He led a hunger strike at Rikers Island. Now he's being held on The Boat.
(Photo Credit: Stephen Speranza, The New York Times)
A recent hunger strike on Rikers Island sought to raise the alarm about deteriorating conditions within the island prison complex. The only reason it ended, lawyers say, was due to retaliation from corrections staff.
The strike, which included around 200 people incarcerated in the Robert N. Davoren Complex (RDNC) on Rikers Island, began on Jan. 8, lasting at least ten days before an intervention by prison staff to isolate protest organizers.
That allegation was confirmed by Lupe Todd-Medina at the NYCDS, who blames the Department of Corrections for retaliating against their clients.
“They still are not able to get to court,” she said. “They haven't been able to get their medications on a regular basis.”

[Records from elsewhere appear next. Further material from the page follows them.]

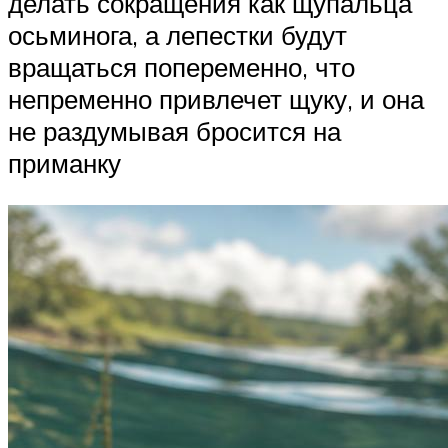
делать сокращения как щупальца
осьминога, а лепестки будут
вращаться попеременно, что
непременно привлечет щуку, и она
не раздумывая бросится на
приманку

In an interview with The Blueprint, Todd-Medina said co-organizer Ervin Bowins was moved to the Vernon C. Bain Center, a jail barge known as “The Boat” on the island prison complex as punishment for leading the strike. A Jan. 26 report in the New York Daily News noted he’s been at Rikers since April 2021, awaiting trial on an assault charge.
She confirmed that public defenders are still working to get Bowins released on emergency relief, similar to the client the NYCDS defended during the “Fight Club” case in 2020, who faced retaliation from the same Department of Corrections as Bowins.
(Photo credit: Andrew Lichtenstein, Getty Images)
Carl Dix, a central figure in the fight to end Stop and Frisk practices—the ability for police to detain and pat down individuals, even if they aren’t suspected of committing a crime—has been a vocal supporter of the Rikers strikers.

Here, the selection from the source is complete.